いかにも今の学園総会に対する敵意を感じさせる名前である。
「ふぅん。でも、レオンはよく知ってるね」
「僕も曲がりなりにも名持ちの貴族だ。これくらいの情報は自然と入ってくる」
さらりと言ってのけるレオン。
ふと見ると、隣のステラも軽くながら頷いていた。
貴族と平民の距離が近いとされるこの学園でも、やはり基盤となる関係が自分達とは違うということか。

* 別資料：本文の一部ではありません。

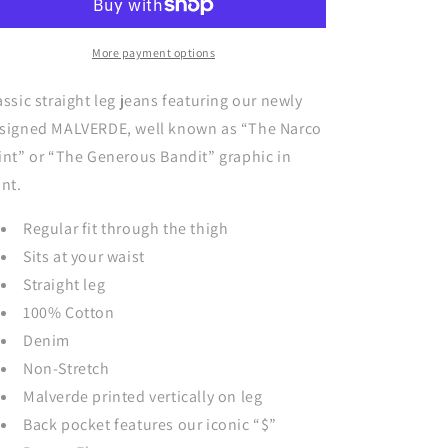
-
-
Straight
Straight
Leg
Leg
More payment options
Style
Style
Jeans
Jeans
assic straight leg jeans featuring our newly
-
-
signed MALVERDE, well known as “The Narco
Black
Black
int” or “The Generous Bandit” graphic in
(Colored
(Colored
Image)
Image)
ont.
Regular fit through the thigh
Sits at your waist
Straight leg
100% Cotton
Denim
Non-Stretch
Malverde printed vertically on leg
Back pocket features our iconic “$”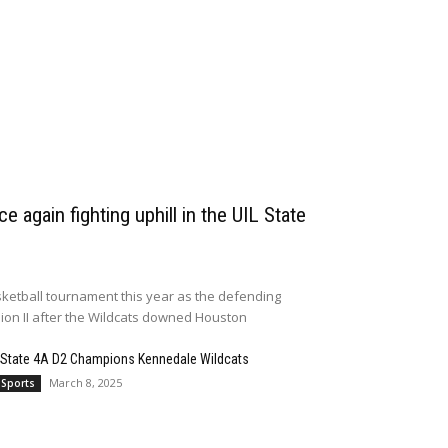
e again fighting uphill in the UIL State
ketball tournament this year as the defending
sion II after the Wildcats downed Houston
 State 4A D2 Champions Kennedale Wildcats
March 8, 2025
 Sports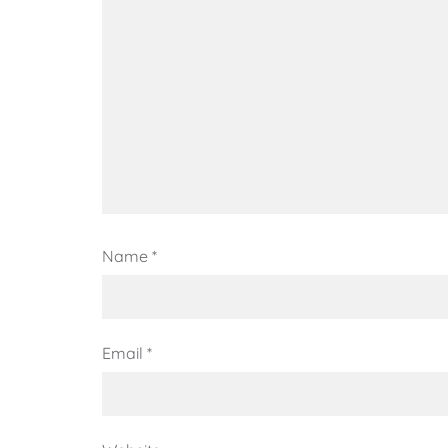
Name
*
Email
*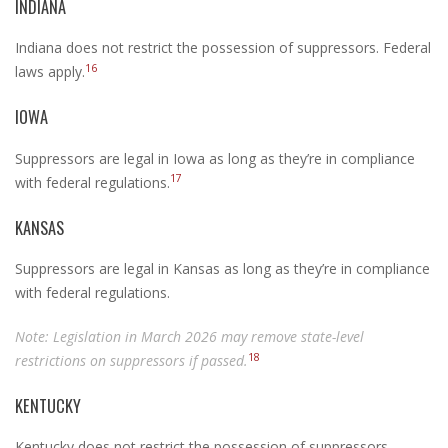
INDIANA
Indiana does not restrict the possession of suppressors. Federal
16
laws apply.
IOWA
Suppressors are legal in Iowa as long as they’re in compliance
17
with federal regulations.
KANSAS
Suppressors are legal in Kansas as long as they’re in compliance
with federal regulations.
Note: Legislation in March 2026 may remove state-level
18
restrictions on suppressors if passed.
KENTUCKY
Kentucky does not restrict the possession of suppressors.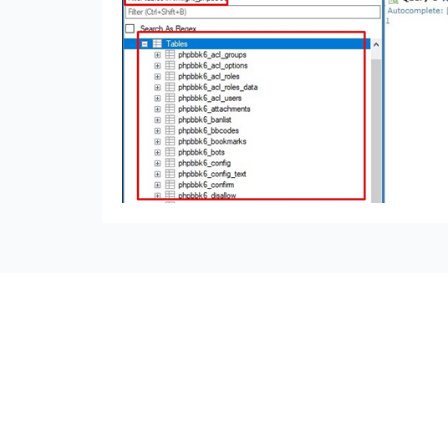
seccccc
SSL Certificate
WordPress Security
Imunify360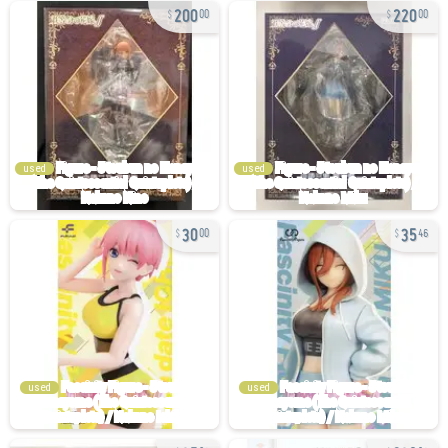
200
220
00
00
used
used
30
35
00
46
used
used
35
230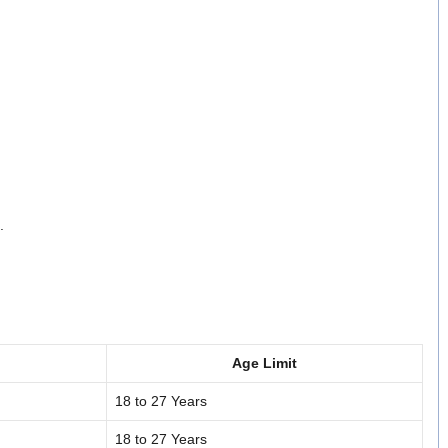
.
Age Limit
18 to 27 Years
18 to 27 Years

「革命会は二年生のハザール・グランブルというグランブル家の子息が中心となる組織だ。通常、来年の総会長は総会の本部員が引き継いでなるものだが、彼はその座に就こうとしていると聞く」
「なるほど。しっかしその話が本当だとするなら、あのバン・ノートも総会長の候補に挙がってることになるのか……」
言って、少しばかりげんなりした。
あの問題児が総会長。言葉にするのも身震いがするほど違和感がある。
それだけ総会長という座に似合わない男だと思わざるを得ないことをされたのだから、当然とも言えるのだが。

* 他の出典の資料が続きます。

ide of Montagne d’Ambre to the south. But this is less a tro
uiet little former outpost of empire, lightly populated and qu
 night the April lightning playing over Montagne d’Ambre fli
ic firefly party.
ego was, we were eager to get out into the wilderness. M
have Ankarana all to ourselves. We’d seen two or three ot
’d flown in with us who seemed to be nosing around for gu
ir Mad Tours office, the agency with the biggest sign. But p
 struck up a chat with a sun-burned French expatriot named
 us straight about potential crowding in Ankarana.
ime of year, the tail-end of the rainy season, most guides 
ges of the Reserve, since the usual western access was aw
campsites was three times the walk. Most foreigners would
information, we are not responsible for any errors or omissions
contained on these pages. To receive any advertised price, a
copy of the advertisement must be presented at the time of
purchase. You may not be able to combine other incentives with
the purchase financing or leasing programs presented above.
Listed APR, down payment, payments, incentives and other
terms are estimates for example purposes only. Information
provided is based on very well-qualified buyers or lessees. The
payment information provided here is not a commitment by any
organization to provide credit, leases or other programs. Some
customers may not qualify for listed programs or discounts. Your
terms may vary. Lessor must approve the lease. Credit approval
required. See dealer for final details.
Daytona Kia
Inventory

「んで、その革命会とやらが俺達――特にフレアに接触してくる可能性があるってことですね」
「そういうことになるだろう。だからフレアは特に、気をつけた方がいい」
「あれ、俺は?」
「君の場合は気をつけようが気をつけなかろうが厄介ごとに巻き込まれるだろう。そんな予感がする」
「ふふん。ならその予感ってやつを外してやるよ」
握り拳を作り、そう息巻く。
レオンのその失敬な考えを正すには、それこそ結果を見せつけなければならない。
数日間は絶対に面倒ごとには巻き込まれない、とユウリはこの時そう決めた。
★
結果から言おう。
不可能であった。
「――君がフレア、"加護持ち"か」
銀の長髪を携えた貴族の少年。
切れ目の碧眼からはこちらを観察するかのような意図を感じさせる。
レオン、ステラの二人と別れて一分と経っていない短期間。
そこでユウリはフレアと共に――。
「私の名はハザール・グランブル。革命会についての話を君達にしたいのだけど、時間はあるだろうか」
面倒ごとに巻き込まれそうな、そんな予感を感じていた。